Motilal Oswal's research report on Grasim
Grasim’s 4Q result significantly missed our estimates due to weak operating performances of the VSF and Chemical segments. EBITDA stood at INR4.3b v/s estimated INR7b and OPM stood at 6.4% v/s estimated 11.5%. Adjusted PAT (for tax adjustments) stood at INR935m (est. INR3.2b). Capacity utilization of VSF improved to ~93% v/s 74% in 3QFY23 and is expected to remain at 90%+ going forward; however, profitability will take time to normalize due to a volatile global macro environment.
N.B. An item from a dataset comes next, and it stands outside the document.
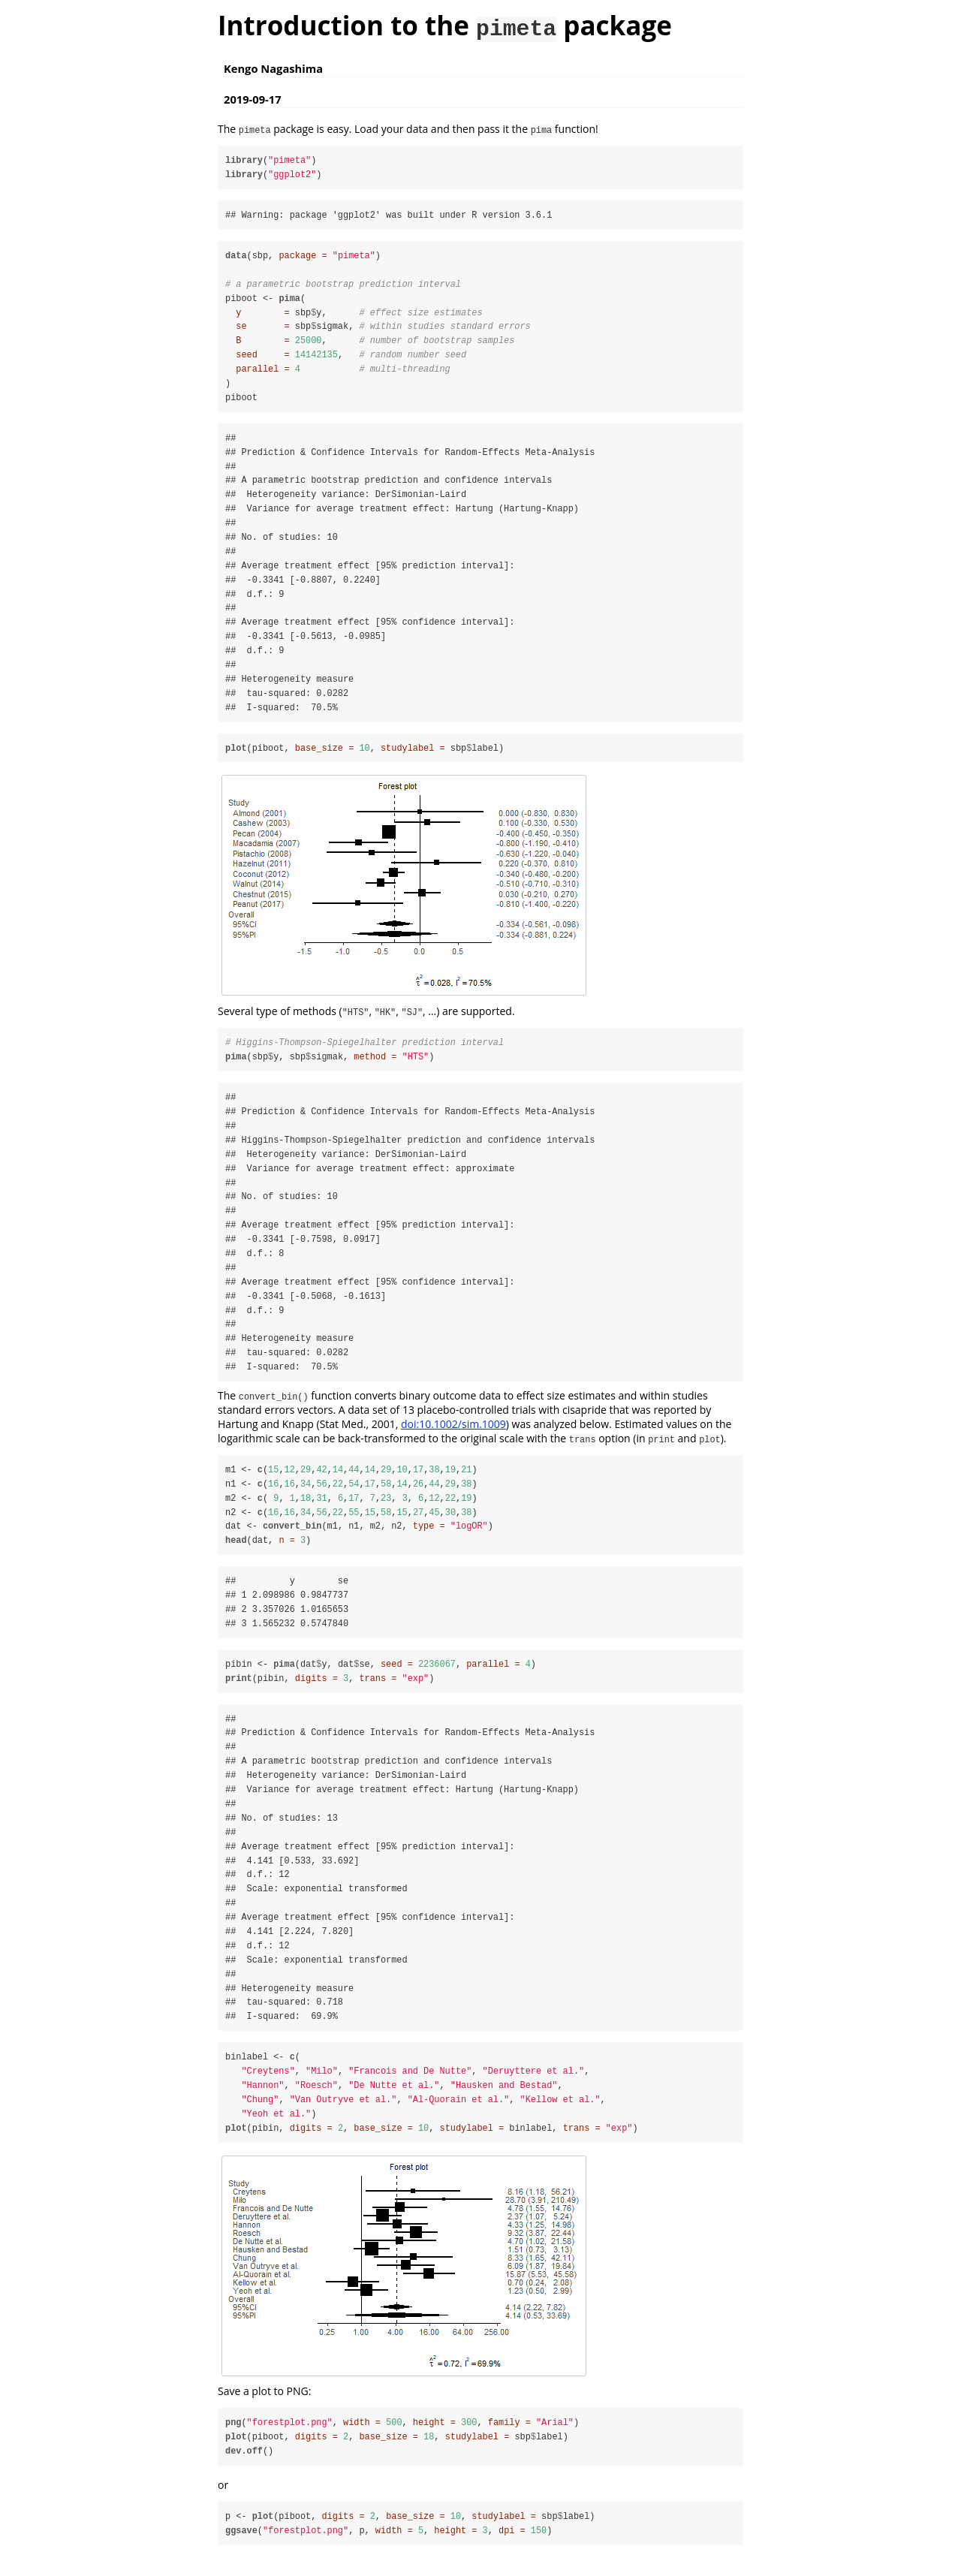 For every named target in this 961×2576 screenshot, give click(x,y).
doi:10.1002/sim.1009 (453, 1431) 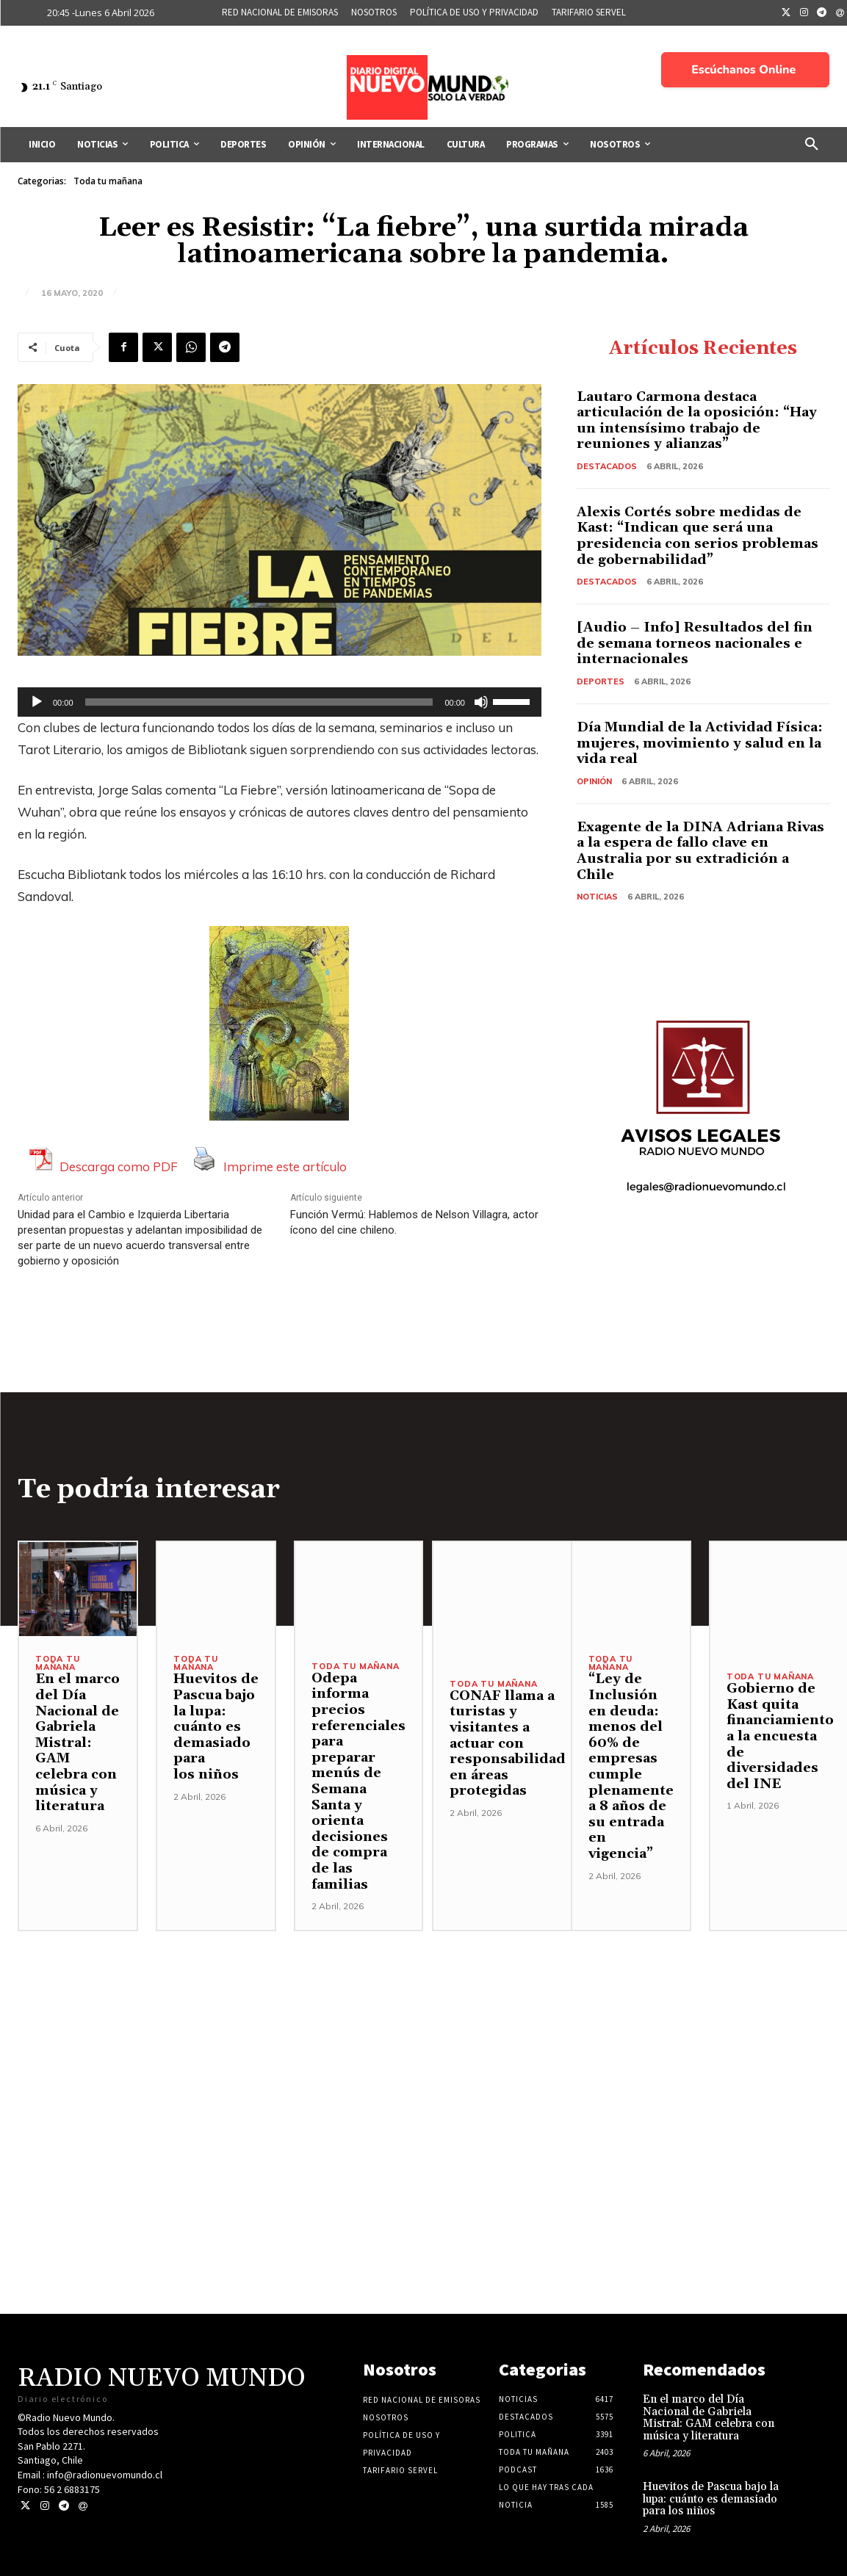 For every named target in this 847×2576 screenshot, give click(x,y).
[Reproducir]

Average quarterly spot prices (CFR SEA) for caustic soda declined 25% QoQ to USD694/t, which affected the profitability of the chemical segment. We cut our EBITDA estimates by 23%/13% for FY24/FY25 given significant margin pressure in both key businesses. Margin in the VSF segment is likely to recover but normalization to the long-term average will take time. We believe that the increased HoldCo discount in the last few months factors in concerns of lower profitability in the standalone business.
Outlook
We maintain BUY on Grasim with a TP of INR1,940 (Exhibit: 9), though, in the current scenario, direct exposure to the cement business (UltraTech) would be preferable.